BEGIN PROVIDED ENTRIES

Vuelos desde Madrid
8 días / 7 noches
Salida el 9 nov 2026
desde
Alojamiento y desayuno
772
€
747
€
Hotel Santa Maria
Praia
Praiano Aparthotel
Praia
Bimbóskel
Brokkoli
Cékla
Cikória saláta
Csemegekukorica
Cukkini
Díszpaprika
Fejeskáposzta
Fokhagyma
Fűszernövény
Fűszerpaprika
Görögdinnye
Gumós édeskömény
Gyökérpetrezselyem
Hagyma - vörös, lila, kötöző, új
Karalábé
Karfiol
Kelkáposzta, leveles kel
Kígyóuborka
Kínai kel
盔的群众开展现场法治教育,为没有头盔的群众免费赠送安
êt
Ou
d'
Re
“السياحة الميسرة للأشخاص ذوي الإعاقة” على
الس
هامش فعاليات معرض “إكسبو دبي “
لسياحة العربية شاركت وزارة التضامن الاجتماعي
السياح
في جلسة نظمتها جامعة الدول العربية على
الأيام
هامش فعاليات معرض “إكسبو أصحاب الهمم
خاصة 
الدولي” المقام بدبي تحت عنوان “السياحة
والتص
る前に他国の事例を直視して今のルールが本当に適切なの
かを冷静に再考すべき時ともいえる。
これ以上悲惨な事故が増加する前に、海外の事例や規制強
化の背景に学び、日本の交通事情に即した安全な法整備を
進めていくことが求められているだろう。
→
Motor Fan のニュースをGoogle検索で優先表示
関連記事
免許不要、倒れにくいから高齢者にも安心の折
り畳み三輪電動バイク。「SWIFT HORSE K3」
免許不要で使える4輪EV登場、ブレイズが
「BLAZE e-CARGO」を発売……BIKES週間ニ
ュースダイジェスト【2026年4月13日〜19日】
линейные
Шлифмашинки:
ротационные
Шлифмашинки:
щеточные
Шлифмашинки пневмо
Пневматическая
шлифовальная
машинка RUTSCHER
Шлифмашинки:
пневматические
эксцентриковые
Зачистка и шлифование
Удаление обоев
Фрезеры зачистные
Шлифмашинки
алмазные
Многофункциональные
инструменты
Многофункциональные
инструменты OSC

END PROVIDED ENTRIES
BEGIN PROVIDED ENTRIES

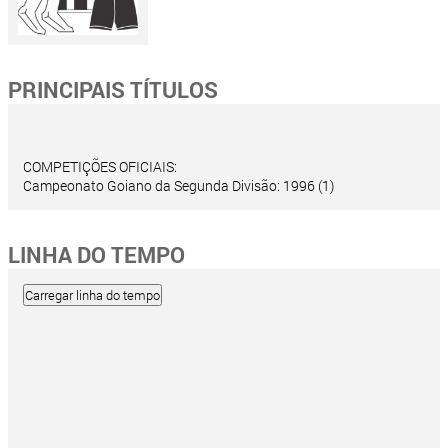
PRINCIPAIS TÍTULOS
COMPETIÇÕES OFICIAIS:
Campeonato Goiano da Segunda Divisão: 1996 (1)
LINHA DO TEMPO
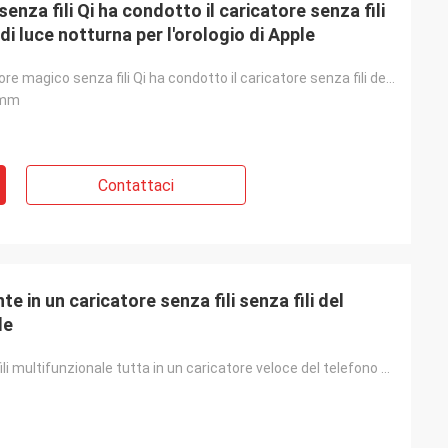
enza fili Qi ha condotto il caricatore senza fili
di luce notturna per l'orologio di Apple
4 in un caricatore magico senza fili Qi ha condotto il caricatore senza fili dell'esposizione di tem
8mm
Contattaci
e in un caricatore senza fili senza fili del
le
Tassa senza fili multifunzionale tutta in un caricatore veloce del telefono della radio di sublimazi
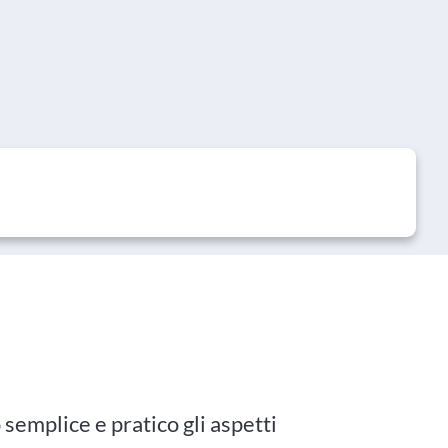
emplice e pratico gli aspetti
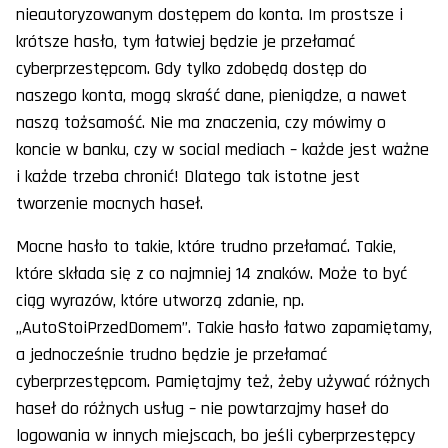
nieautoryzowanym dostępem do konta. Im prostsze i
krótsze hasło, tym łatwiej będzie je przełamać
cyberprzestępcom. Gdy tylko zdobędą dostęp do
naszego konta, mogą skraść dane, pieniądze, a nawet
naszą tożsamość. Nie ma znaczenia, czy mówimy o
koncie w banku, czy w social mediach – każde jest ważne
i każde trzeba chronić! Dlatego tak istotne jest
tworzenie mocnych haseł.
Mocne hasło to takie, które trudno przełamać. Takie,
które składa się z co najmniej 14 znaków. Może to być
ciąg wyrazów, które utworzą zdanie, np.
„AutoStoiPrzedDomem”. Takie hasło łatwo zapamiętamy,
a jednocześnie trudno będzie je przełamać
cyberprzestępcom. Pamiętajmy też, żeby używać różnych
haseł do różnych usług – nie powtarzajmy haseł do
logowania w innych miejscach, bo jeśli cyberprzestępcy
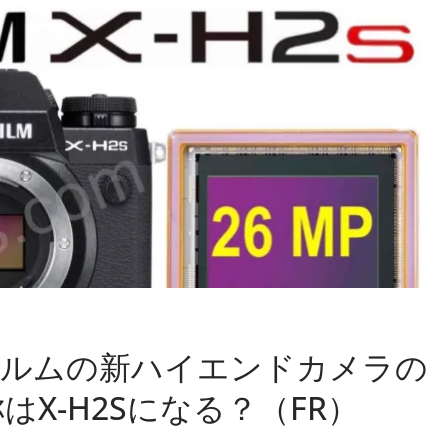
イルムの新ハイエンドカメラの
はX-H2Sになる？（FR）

END PROVIDED ENTRIES

Word for word, restate the lines above from the line containing "Шлифмашинки пневмо" through the line containing "инструменты OSC", with both included and nothing else.

Шлифмашинки пневмо
Пневматическая
шлифовальная
машинка RUTSCHER
Шлифмашинки:
пневматические
эксцентриковые
Зачистка и шлифование
Удаление обоев
Фрезеры зачистные
Шлифмашинки
алмазные
Многофункциональные
инструменты
Многофункциональные
инструменты OSC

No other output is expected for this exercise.